- [WHAT IS REQUIRED]: Only lines containing the word "scar" are needed; pull them out of the material.

- [GIVEN RECORDS]:
*** Block opens ***

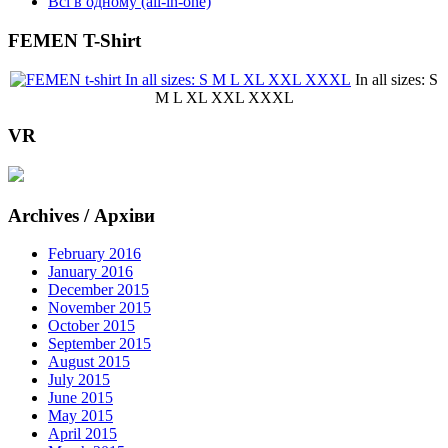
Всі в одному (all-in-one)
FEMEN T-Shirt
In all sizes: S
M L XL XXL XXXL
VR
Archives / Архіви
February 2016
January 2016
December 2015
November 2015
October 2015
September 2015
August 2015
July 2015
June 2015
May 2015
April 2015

*** Block closes ***
*** Block opens ***

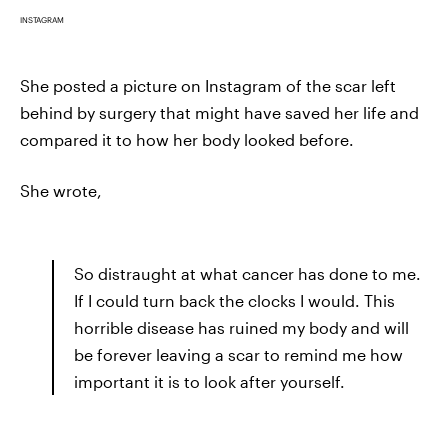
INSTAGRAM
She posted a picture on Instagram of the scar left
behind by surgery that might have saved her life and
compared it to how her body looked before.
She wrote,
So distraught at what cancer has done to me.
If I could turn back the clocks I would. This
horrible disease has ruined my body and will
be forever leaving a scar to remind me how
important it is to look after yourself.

*** Block closes ***

- [ANSWER SPACE]:
She posted a picture on Instagram of the scar left
be forever leaving a scar to remind me how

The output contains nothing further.